# [Information supplied]
|---|
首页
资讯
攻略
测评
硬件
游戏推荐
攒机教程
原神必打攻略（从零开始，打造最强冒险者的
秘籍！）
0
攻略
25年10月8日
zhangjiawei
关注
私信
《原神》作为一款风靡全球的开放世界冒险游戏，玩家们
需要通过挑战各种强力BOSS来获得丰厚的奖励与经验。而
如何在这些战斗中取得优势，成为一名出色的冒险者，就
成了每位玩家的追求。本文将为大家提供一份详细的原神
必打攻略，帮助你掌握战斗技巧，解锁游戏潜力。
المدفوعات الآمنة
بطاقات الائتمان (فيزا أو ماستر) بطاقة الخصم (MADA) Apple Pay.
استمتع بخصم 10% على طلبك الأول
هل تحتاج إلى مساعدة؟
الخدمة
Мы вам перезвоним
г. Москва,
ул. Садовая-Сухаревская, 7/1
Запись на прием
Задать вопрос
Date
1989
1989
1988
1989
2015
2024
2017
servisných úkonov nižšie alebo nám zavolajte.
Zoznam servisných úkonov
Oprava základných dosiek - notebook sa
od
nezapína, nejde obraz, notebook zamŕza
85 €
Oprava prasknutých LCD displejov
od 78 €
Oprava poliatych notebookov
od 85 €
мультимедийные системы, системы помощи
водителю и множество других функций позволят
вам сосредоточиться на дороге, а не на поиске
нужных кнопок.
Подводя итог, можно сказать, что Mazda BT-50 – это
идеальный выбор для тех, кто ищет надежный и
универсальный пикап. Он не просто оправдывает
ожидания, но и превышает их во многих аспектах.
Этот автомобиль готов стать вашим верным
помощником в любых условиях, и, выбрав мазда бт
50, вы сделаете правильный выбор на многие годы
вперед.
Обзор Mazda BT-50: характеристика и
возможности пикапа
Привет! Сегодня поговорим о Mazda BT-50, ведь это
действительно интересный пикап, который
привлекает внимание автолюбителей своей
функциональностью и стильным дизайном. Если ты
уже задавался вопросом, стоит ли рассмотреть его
|---|
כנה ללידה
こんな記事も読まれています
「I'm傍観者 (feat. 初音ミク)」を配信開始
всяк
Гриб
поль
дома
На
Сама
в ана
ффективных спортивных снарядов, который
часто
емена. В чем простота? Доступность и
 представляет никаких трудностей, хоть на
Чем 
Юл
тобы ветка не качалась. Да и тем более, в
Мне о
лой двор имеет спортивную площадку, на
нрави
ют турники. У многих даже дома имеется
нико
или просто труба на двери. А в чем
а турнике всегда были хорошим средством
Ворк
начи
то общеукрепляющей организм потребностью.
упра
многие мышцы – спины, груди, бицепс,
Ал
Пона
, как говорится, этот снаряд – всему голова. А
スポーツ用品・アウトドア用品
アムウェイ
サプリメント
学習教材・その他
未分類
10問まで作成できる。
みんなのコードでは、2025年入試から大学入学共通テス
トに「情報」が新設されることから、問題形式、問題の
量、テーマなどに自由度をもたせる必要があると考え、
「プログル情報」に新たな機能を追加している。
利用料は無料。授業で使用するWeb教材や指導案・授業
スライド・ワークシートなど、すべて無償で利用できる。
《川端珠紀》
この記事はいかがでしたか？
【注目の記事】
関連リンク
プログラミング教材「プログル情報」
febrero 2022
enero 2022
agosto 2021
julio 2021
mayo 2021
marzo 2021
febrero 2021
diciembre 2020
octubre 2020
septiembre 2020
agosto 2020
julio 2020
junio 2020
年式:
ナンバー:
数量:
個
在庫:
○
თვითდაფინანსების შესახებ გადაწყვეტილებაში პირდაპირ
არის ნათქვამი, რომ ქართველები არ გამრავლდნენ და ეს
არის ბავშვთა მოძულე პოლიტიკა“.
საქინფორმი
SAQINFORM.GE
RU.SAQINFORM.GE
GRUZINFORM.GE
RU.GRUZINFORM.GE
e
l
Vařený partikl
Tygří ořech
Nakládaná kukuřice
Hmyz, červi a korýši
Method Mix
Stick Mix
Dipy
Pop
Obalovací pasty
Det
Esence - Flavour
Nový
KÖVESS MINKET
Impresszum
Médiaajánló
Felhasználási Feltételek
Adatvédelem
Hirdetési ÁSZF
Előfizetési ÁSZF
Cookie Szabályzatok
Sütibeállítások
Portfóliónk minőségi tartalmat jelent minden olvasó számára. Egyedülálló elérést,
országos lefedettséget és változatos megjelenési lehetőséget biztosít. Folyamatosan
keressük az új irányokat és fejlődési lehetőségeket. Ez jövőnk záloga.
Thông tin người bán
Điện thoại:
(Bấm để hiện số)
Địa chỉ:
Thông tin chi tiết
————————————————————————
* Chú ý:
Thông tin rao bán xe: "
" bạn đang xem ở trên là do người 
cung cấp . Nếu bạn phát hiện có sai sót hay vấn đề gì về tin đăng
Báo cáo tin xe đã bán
|---|
# [What is expected]
Extract exactly and only the lines above from the line containing "Előfizetési ÁSZF" through the line containing "(Bấm để hiện số)", both end lines included.

# [Result below]
Előfizetési ÁSZF
Cookie Szabályzatok
Sütibeállítások
Portfóliónk minőségi tartalmat jelent minden olvasó számára. Egyedülálló elérést,
országos lefedettséget és változatos megjelenési lehetőséget biztosít. Folyamatosan
keressük az új irányokat és fejlődési lehetőségeket. Ez jövőnk záloga.
Thông tin người bán
Điện thoại:
(Bấm để hiện số)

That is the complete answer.